■ What you need to do ■
Give every line from the entries that contains "interactable".

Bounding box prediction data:
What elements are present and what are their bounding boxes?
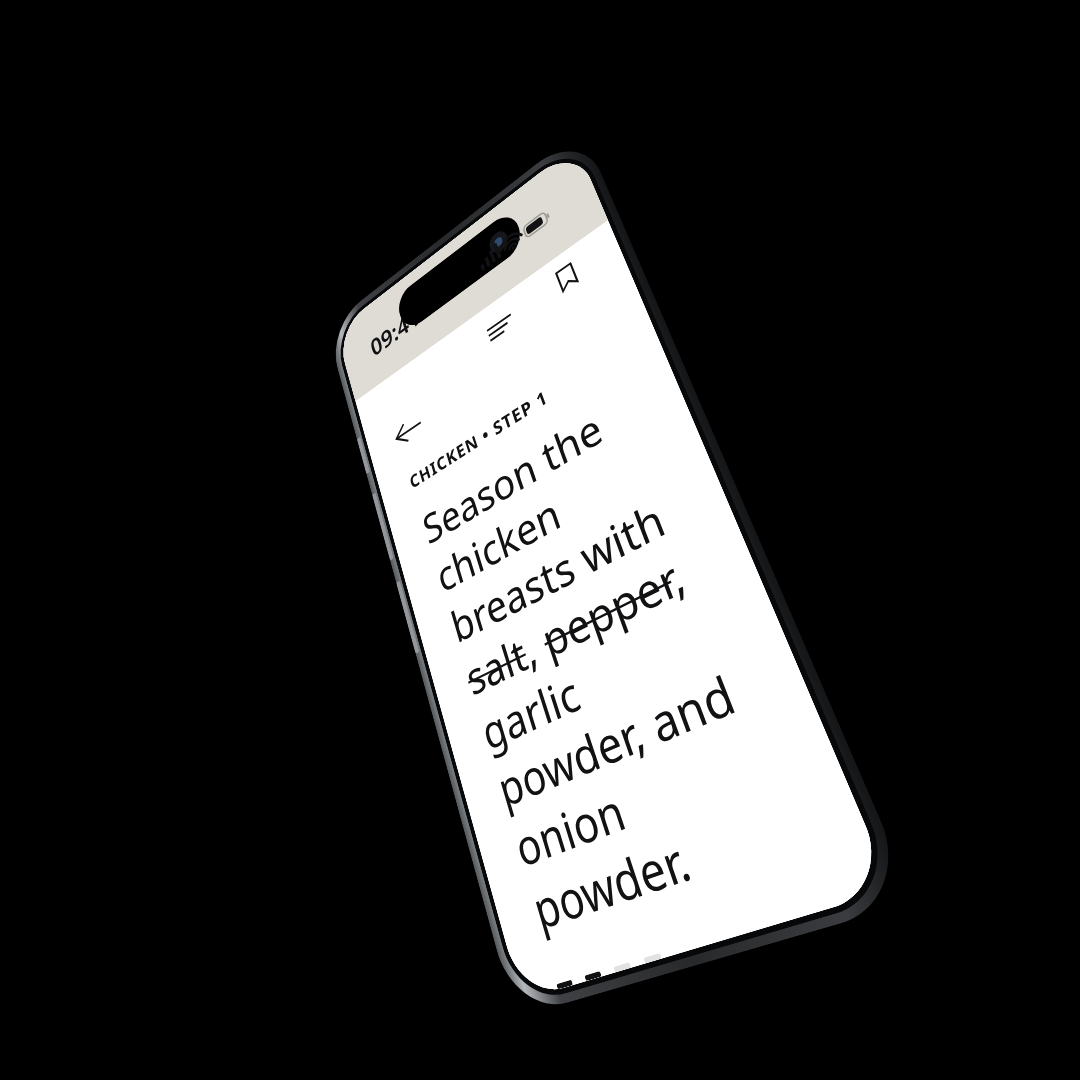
staticText: Season the chicken breasts with salt, pe…: [417, 375, 821, 945]
staticText: CHICKEN • STEP 1: [407, 384, 551, 494]
button[interactable]: CHICKEN • STEP 1: [407, 339, 842, 990]
button[interactable]: Back: [389, 405, 427, 458]
staticText: 09:41: [367, 300, 424, 363]
button[interactable]: Bookmark recipe: [546, 252, 588, 302]
button[interactable]: Steps overview: [482, 304, 520, 352]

■ Response below ■
button[interactable]: CHICKEN • STEP 1: [407, 339, 842, 990]
button[interactable]: Back: [389, 405, 427, 458]
button[interactable]: Bookmark recipe: [546, 252, 588, 302]
button[interactable]: Steps overview: [482, 304, 520, 352]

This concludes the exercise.